Thursday, July 17, 2008

First Stop

9:07 am
Hawke Bay
15 July 2008

After bashing my way out of Charlottetown in a stubborn headwind on Thursday (10 July), I enjoyed a pleasant sail around the east end of Prince Edward Island and the following day sailed up the coast of Cape Breton Island.

The following two days I enjoyed mild but productive sailing breezes in the afternoons and evenings but only ghosting airs for the night and mornings. Saturday I sailed by the Isles de la Madeleine which I could see from some 30 miles off. Sunday I cruised up the south west coast of Newfoundland.

The winds started to pick up Sunday evening. I recorded doing 7.5 knots with a double reefed main and a two-thirds furled jib. By midnight the jib was completely furled and the mainsail reefed down to its smallest possible dimension as the wind picked up.

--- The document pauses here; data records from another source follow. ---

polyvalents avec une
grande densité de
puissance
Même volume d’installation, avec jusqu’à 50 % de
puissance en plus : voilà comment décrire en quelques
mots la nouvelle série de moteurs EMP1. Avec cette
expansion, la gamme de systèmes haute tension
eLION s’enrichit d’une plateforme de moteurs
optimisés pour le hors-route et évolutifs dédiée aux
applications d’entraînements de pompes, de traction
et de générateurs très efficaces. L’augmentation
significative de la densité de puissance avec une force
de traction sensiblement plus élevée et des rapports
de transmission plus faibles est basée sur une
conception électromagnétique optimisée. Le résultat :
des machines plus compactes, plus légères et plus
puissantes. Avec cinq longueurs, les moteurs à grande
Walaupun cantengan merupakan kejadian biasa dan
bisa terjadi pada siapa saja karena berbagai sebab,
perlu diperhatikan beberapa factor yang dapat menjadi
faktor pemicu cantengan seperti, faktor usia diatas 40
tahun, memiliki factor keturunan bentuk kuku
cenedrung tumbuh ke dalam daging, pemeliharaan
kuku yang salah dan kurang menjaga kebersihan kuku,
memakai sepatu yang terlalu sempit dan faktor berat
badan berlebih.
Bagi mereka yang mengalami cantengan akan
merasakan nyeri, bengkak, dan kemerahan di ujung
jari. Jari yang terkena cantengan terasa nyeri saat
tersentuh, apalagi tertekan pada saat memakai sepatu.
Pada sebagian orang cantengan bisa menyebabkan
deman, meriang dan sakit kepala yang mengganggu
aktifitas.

All night the winds increased in tempo - like the devil beating its drum faster and faster. The next day I spent hanging on as we surfed down the growing waves. With winds blowing 30+ knots, gusting well past 40 knots, the rigging wires start 'singing', or is it 'howling'. Perhaps 'screaming' would a better description. That's where the 'Screaming Sixties' gets its label.

By 4 o'clock in the afternoon I had followed the Newfoundland west coast for over 100 miles and needing a rest I ducked into an opening anchoring in Hawke Bay just south of Port Saunders. A welcome rest.

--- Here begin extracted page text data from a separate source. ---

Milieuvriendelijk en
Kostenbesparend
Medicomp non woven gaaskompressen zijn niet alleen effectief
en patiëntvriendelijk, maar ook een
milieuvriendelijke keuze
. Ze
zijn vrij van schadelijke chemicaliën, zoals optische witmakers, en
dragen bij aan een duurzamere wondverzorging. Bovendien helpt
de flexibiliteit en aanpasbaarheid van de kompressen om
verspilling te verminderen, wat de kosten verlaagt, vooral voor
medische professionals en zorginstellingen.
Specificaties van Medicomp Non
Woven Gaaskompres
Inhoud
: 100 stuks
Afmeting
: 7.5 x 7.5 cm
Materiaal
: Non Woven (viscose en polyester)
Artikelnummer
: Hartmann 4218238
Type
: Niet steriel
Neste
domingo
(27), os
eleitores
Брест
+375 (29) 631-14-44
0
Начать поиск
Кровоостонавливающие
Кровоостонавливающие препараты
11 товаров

Hawke Bay is on 50 degrees latitude north. I have left the 'Roaring Forties' with a bang. Ahead if me in the next couple of weeks awaits the 'Screaming Sixties'. I'm not familiar with the nickname for the fifties. If yesterday is characteristic I'd call it the "ferocious fifties', or something like that.

I'm reminded of a book I read while in Trinidad. Entitled 'There be no dragons', it was authored by an American sailor who had sailed extensively. His book was out to prove that long distance ocean sailing was neither dangerous nor foolish. His one caveat was that this only applied to sailing within 30 degrees either side of the equator. It turned out that this brave soul had never ventured out of this 'comfort zone'.

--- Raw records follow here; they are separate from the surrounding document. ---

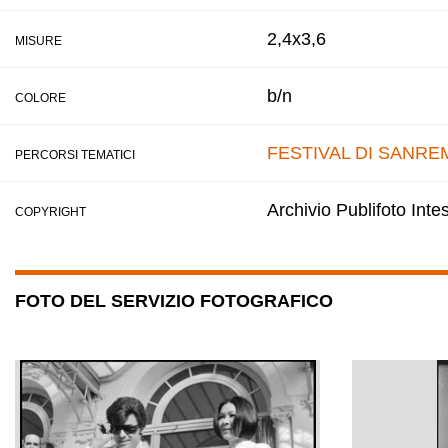
2,4x3,6
MISURE
b/n
COLORE
FESTIVAL DI SANRE
PERCORSI TEMATICI
Archivio Publifoto Int
COPYRIGHT
FOTO DEL SERVIZIO FOTOGRAFICO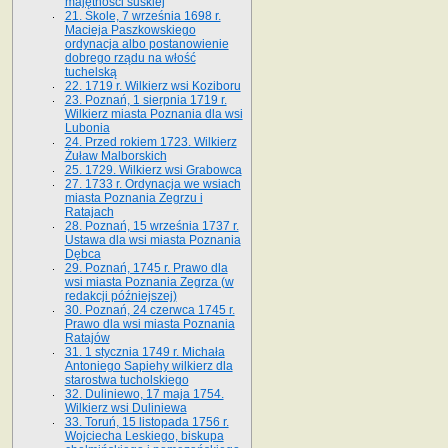
majętności suskiej
21. Skole, 7 września 1698 r.
Macieja Paszkowskiego
ordynacja albo postanowienie
dobrego rządu na włość
tuchelską
22. 1719 r. Wilkierz wsi Koziboru
23. Poznań, 1 sierpnia 1719 r.
Wilkierz miasta Poznania dla wsi
Lubonia
24. Przed rokiem 1723. Wilkierz
Żuław Malborskich
25. 1729. Wilkierz wsi Grabowca
27. 1733 r. Ordynacja we wsiach
miasta Poznania Zegrzu i
Ratajach
28. Poznań, 15 września 1737 r.
Ustawa dla wsi miasta Poznania
Dębca
29. Poznań, 1745 r. Prawo dla
wsi miasta Poznania Zegrza (w
redakcji późniejszej)
30. Poznań, 24 czerwca 1745 r.
Prawo dla wsi miasta Poznania
Ratajów
31. 1 stycznia 1749 r. Michała
Antoniego Sapiehy wilkierz dla
starostwa tucholskiego
32. Duliniewo, 17 maja 1754.
Wilkierz wsi Duliniewa
33. Toruń, 15 listopada 1756 r.
Wojciecha Leskiego, biskupa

Hawke Bay is an attractive and reasonably secure anchorage about 3 miles long and half a mile wide. We are the only boat anchored here. There is a small village (20 houses?) situated on the far side of the bay. It stradles the only road that runs up the west coast.

It's highly likely that we (me & boat) will be the only sailing boat to anchor here this year. (The last reference to Hawke Bay in the Newfoundland Cruising Guide was made in 1968). If it were in the 30 dergree latitude 'comfort zone' range it would probably be crowded by American and European yachts, marinas, resorts, and the like. Security always comes with a price.

We're 85 miles from the northern tip of Newfoundland. There's a former Viking settlement site there I plan to visit (L'Anse aux Meadow). It will be my last port of call before heading northeast into iceberg country, the screaming sixties, and towards Iceland.